### Exercise
When the word "컨테이너" shows up in a line of the data below, copy that whole line.

(Dataset entries)
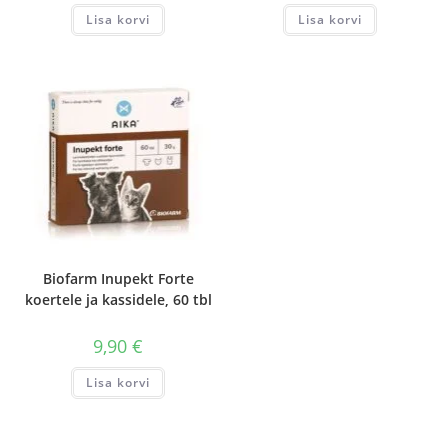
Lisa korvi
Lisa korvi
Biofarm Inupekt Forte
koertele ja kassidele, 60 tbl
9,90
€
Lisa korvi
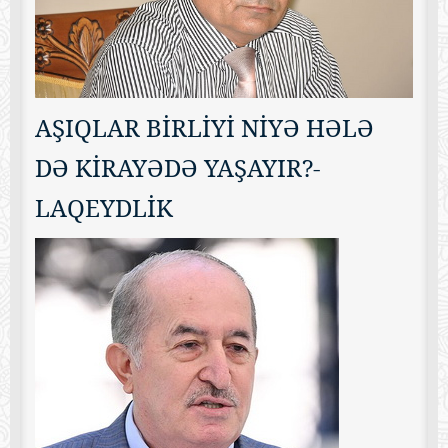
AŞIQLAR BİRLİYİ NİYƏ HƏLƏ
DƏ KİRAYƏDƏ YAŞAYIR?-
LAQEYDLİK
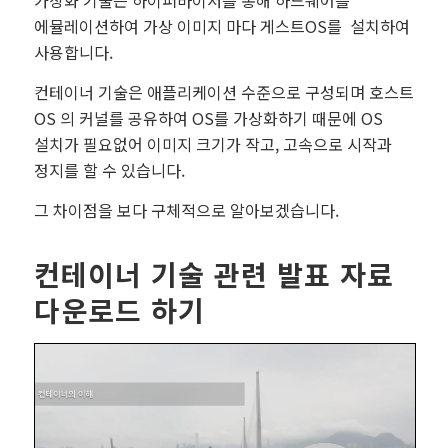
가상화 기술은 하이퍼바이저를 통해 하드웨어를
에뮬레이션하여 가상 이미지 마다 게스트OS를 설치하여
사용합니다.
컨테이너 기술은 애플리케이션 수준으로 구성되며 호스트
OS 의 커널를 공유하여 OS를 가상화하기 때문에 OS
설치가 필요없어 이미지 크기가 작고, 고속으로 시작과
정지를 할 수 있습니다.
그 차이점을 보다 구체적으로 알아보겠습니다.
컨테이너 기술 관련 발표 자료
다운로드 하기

### Exercise response
컨테이너 기술은 애플리케이션 수준으로 구성되며 호스트
컨테이너 기술 관련 발표 자료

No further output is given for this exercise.